As new services are developed, business connection speeds that seem fast today may seem laughably slow in a few years. The same goes for Internet architectures. As a matter of fact, Juniper itself is combining its traditional obsession about speed with an expanded, new focus on building more intelligence and smarter routing into the network as well.
One of the most intriguing perspectives on Internet speed comes from Michael Ritter, the former CTO of San Jose-based Metricom Inc. His company developed the Ricochet wireless modem, which provided Internet connections at 128 KBPS or greater to about 51,000 users throughout the United States. Devotees loved it -- but the company stretched itself too thin in its effort to build a nationwide network and was forced into bankruptcy this past summer.
"We had a huge retail following," Ritter recalls. "Engineers who installed the service liked it so much that they often ended up buying our stock. Near the end, we figured out how to double our speed, to 256 KBPS, just by changing the software. And we had ideas in the lab that would have made it 10 times as fast. We just misread the signals from Wall Street. We spent almost all of our money on a national expansion plan when we should have stayed in a few markets and grown more slowly."

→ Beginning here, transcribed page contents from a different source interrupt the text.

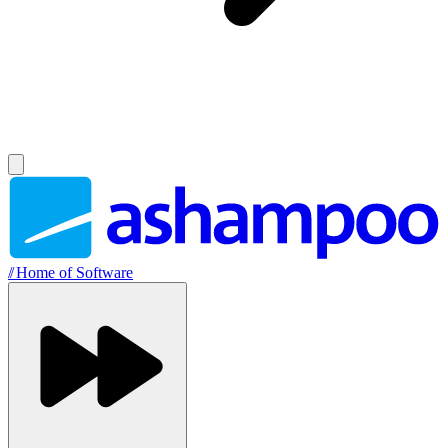
//
Home of Software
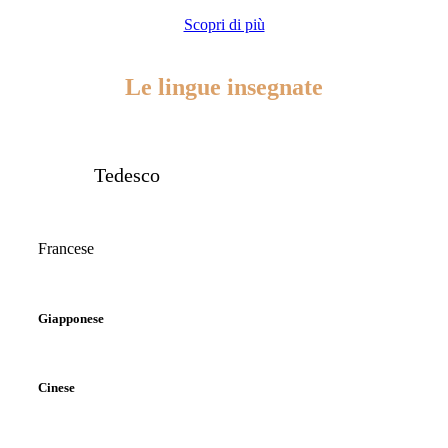
Scopri di più
Le lingue insegnate
Tedesco
Francese
Giapponese
Cinese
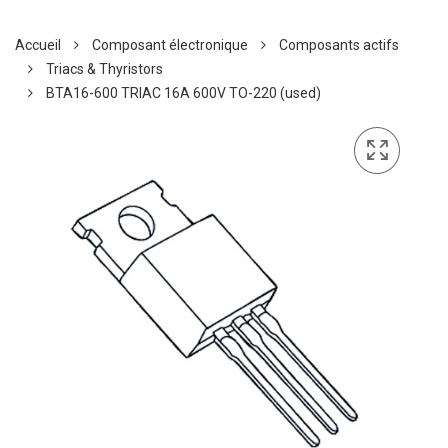
Accueil
Composant électronique
Composants actifs
Triacs & Thyristors
BTA16-600 TRIAC 16A 600V TO-220 (used)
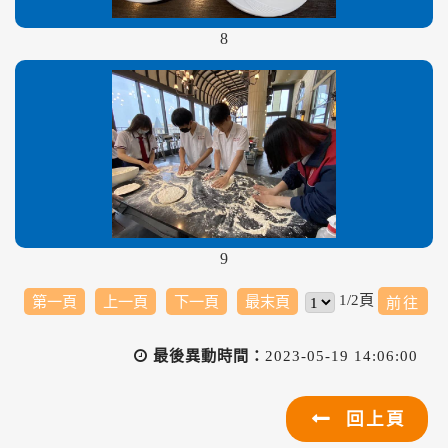
8
9
1/2頁
第一頁
上一頁
下一頁
最末頁
最後異動時間：
2023-05-19 14:06:00
回上頁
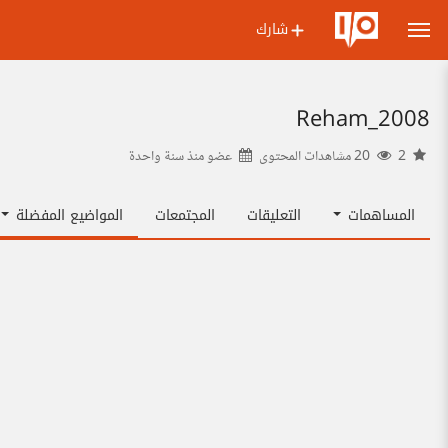
شارك
Reham_2008
2
20 مشاهدات المحتوى
عضو منذ
سنة واحدة
المساهمات
التعليقات
المجتمعات
المواضيع المفضلة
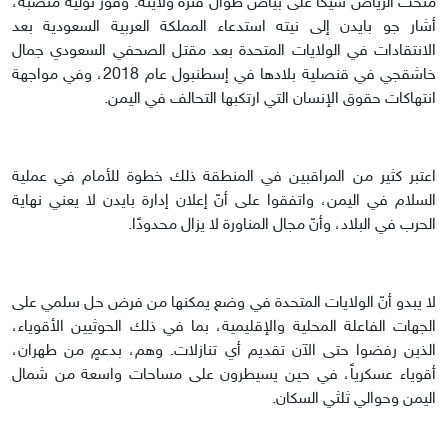
منحت الرياض شيكاً على بياض طوال فترة ولايته. وفور توليه منصبه،
أشار جو بايدن إلى نيته استدعاء المملكة العربية السعودية بعد
الانتقادات في الولايات المتحدة بعد مقتل الصحفي السعودي جمال
خاشقجي في قنصلية بلادها في إسطنبول عام 2018، وفي مواجهة
انتهاكات حقوق الإنسان التي ارتكبها التحالف في اليمن.
اعتبر كثير من المراقبين في المنطقة ذلك خطوة للأمام في عملية
السلام في اليمن، واتفقوا على أنّ إعلان إدارة بايدن لا يعني نهاية
الحرب في البلاد، وأنّ مجال المناورة لا يزال محدودًا.
لا يبدو أنّ الولايات المتحدة في وضع يمكنها من فرض حل سلمي على
الجهات الفاعلة المحلية والإقليمية، بما في ذلك الحوثيين الأقوياء،
الذين رفضوا حتى الآن تقديم أي تنازلات. وهم، بدعمٍ من طهران،
أقوياء عسكرياً، في حين يسيطرون على مساحات واسعة من شمال
اليمن وحوالي ثلثي السكان.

Plenty of other innovators are grumbling about the fickleness of the financial markets. For a while, Wall Street's best thinkers encouraged even the most audacious, pell-mell spending plans -- and then investors abruptly stopped tolerating big losses in the name of growth.
But there's an old-time Wall Street saying that captures the current situation with eerie precision. "You're never wrong," the stock-market adage goes. "You're just early."